▶ _Task to complete_:
Whenever a line below mentions the word "числе", that line should be copied.

────────

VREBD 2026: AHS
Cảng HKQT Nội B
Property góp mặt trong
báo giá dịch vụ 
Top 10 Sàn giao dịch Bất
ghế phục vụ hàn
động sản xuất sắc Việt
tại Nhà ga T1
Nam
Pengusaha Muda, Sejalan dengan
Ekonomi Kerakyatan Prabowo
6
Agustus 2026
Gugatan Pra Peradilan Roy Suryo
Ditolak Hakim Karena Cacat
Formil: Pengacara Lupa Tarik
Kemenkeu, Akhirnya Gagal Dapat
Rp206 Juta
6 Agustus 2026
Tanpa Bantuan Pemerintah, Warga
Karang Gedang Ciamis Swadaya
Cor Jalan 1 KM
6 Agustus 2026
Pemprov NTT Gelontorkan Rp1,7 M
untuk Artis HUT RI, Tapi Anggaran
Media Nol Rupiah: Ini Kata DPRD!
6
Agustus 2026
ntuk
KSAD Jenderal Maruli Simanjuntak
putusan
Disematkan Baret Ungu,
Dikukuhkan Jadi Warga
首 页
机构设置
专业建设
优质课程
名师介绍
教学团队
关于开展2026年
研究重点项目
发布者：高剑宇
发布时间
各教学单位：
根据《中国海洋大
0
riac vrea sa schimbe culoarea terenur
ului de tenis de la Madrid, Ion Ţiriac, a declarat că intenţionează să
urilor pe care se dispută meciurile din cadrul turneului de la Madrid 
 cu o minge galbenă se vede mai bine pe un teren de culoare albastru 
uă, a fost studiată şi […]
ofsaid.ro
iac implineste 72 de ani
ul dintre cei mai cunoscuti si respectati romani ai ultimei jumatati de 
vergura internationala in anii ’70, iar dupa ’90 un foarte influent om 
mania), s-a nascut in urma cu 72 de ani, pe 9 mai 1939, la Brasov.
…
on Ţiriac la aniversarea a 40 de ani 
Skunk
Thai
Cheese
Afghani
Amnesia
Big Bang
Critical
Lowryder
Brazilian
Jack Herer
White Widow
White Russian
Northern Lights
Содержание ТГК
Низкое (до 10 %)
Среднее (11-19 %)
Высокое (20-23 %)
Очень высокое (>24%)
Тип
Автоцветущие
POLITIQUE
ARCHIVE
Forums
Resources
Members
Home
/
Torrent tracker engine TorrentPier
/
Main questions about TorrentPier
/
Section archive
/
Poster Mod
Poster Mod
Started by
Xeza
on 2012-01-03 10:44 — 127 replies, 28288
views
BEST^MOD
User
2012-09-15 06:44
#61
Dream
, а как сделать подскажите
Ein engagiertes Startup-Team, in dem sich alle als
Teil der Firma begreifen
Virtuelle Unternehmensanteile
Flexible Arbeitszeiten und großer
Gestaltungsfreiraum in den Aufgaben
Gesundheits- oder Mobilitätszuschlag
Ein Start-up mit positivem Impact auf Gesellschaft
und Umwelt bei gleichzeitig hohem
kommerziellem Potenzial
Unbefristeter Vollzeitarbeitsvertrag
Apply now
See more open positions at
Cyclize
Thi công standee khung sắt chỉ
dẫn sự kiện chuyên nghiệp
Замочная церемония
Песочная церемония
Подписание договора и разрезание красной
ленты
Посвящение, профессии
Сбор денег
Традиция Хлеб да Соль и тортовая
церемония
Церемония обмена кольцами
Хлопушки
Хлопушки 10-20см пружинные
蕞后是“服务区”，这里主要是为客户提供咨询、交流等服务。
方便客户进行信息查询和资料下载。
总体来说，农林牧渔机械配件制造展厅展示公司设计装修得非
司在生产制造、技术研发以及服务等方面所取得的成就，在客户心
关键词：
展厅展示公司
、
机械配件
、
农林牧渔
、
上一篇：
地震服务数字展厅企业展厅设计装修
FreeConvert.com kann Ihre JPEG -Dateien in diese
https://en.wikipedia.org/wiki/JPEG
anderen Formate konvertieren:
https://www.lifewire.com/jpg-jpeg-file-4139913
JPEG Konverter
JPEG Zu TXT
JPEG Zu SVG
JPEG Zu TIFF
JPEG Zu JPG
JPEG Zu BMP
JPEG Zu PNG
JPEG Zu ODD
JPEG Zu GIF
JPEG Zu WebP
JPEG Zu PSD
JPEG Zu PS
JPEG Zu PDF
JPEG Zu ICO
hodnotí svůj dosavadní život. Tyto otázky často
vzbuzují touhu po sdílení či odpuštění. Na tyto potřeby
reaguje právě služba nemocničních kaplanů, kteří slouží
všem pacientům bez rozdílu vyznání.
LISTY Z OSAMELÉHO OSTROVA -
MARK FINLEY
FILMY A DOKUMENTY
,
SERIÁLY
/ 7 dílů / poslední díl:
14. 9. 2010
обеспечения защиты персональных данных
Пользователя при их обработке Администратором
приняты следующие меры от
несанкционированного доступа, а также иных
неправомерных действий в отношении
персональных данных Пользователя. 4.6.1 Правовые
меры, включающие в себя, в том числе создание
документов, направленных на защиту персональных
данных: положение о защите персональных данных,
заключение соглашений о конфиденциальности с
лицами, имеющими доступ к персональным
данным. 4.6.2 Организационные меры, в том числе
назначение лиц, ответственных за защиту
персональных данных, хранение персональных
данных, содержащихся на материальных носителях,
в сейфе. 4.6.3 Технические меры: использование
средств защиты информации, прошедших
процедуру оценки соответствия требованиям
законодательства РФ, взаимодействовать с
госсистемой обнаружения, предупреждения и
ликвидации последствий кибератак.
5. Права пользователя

────────

▶ _Exercise answer_:
меры, включающие в себя, в том числе создание
данным. 4.6.2 Организационные меры, в том числе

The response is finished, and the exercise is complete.